Anheuser-Busch says it will rebrand Budweiser as "America" on the front of its 355-ml cans and bottles in the U.S. until the country's election day this November, as part of campaign called "America is in Your Hands."

"We are embarking on what should be the most patriotic summer that this generation has ever seen, with Copa America Centenario being held on U.S. soil for the first time, Team USA competing at the Rio 2016 Olympic and Paralympic Games," Ricardo Marques, vice-president of Budweiser, said in a statement. "Budweiser has always strived to embody America in a bottle, and we're honored to salute this great nation where our beer has been passionately brewed for the past 140 years."

Multi-national background

The statement does not mention that Budweiser owes its name to a Czech city or that the U.S.-based Anheuser-Busch Companies Inc. is a wholly owned subsidiary of beer giant AB InBev, headquartered in Belgium.

It wasn't immediately clear if any of the altered labels will be sold in Canada. CBC News has sent an interview request to Anheuser-Busch.

The campaign, which starts on May 23, will be featured on television starting in June.
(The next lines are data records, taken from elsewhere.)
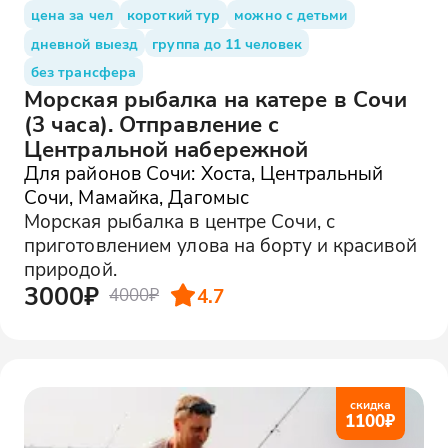
цена за чел
короткий тур
можно с детьми
дневной выезд
группа до 11 человек
без трансфера
Морская рыбалка на катере в Сочи
(3 часа). Отправление с
Центральной набережной
Для районов Сочи: Хоста, Центральный
Сочи, Мамайка, Дагомыс
Морская рыбалка в центре Сочи, с
приготовлением улова на борту и красивой
природой.
3000₽
4.7
4000₽
скидка
1100
₽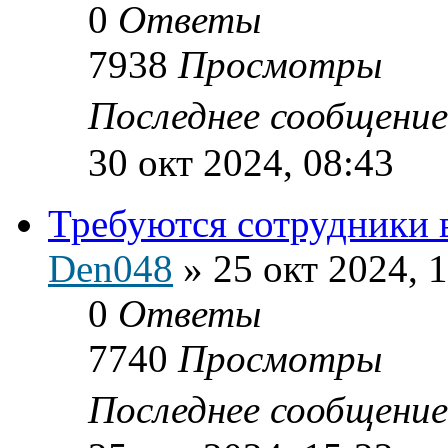
0
Ответы
7938
Просмотры
Последнее сообщени
30 окт 2024, 08:43
Требуются сотрудники в
Den048
»
25 окт 2024, 
0
Ответы
7740
Просмотры
Последнее сообщени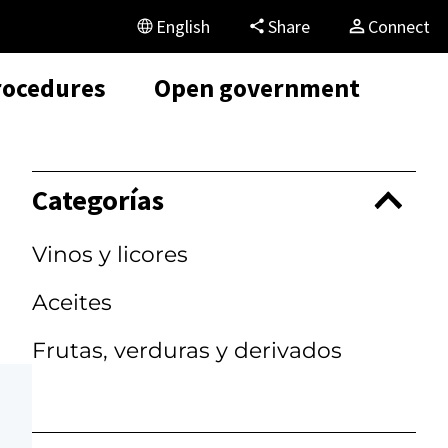
English
Share
Connect
rocedures
Open government
Categorías
Vinos y licores
Aceites
Frutas, verduras y derivados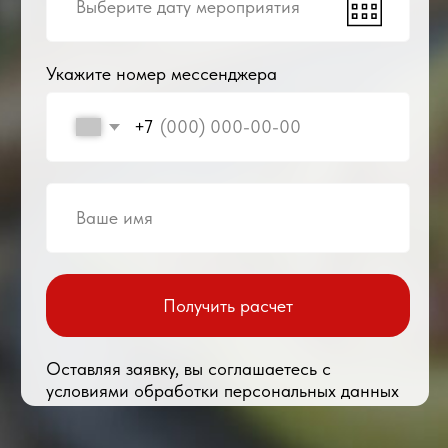
Соберите меню сами
или воспользуйтесь
нашей помощью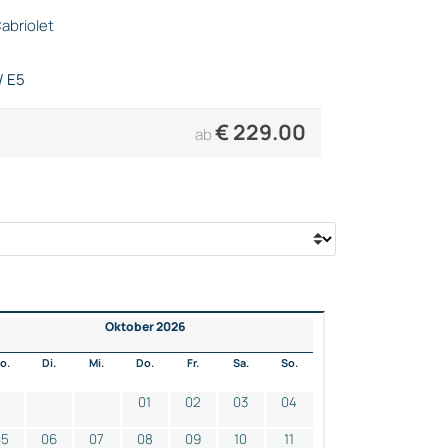
abriolet
/ E5
€
229.00
ab
Oktober 2026
o.
Di.
Mi.
Do.
Fr.
Sa.
So.
01
02
03
04
05
06
07
08
09
10
11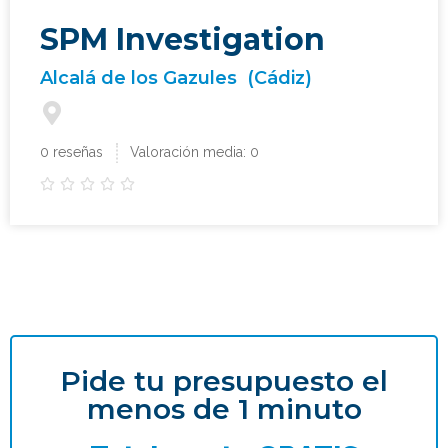
SPM Investigation
Alcalá de los Gazules
(Cádiz)
0 reseñas
Valoración media: 0





Pide tu presupuesto el
menos de 1 minuto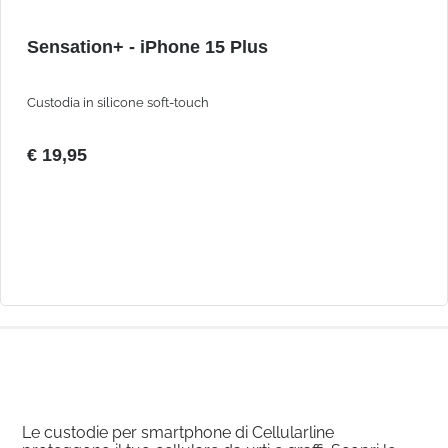
Sensation+ - iPhone 15 Plus
Custodia in silicone soft-touch
€ 19,95
Le custodie per smartphone di Cellularline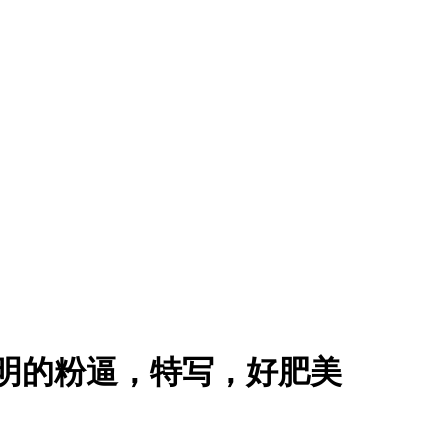
透明的粉逼，特写，好肥美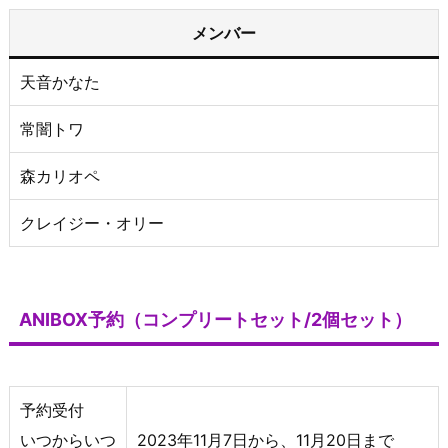
メンバー
天音かなた
常闇トワ
森カリオペ
クレイジー・オリー
ANIBOX予約（コンプリートセット/2個セット）
予約受付
いつからいつ
2023年11月7日から、11月20日まで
The redesign will also include phrases from the U.S. pledge of allegiance, The Star-Spangled Banner and America the Beautiful.

Not Bud's first patriotic ad

While the name of the campaign and its end date tie it to the likely presidential showdown between Democrat Hillary Clinton and Republican Donald Trump, the company's announcement does not mention the campaign beyond "America and Budweiser's shared values of freedom and authenticity."

It's a well-worn path in advertising, particularly as U.S. Independence Day or George Washington's Birthday approaches, when Abraham Lincoln hawks used cars or George Washington routs the British in a shiny Dodge Charger with a big, old American flag sticking out of the passenger window. 

It's not Budweiser's first venture into "America," the brand, either. A year after the Sept. 11 attacks, the Clydesdale horses used in Budweiser advertising were shown in one commercial crossing the Brooklyn Bridge and pausing near the World Trade Center.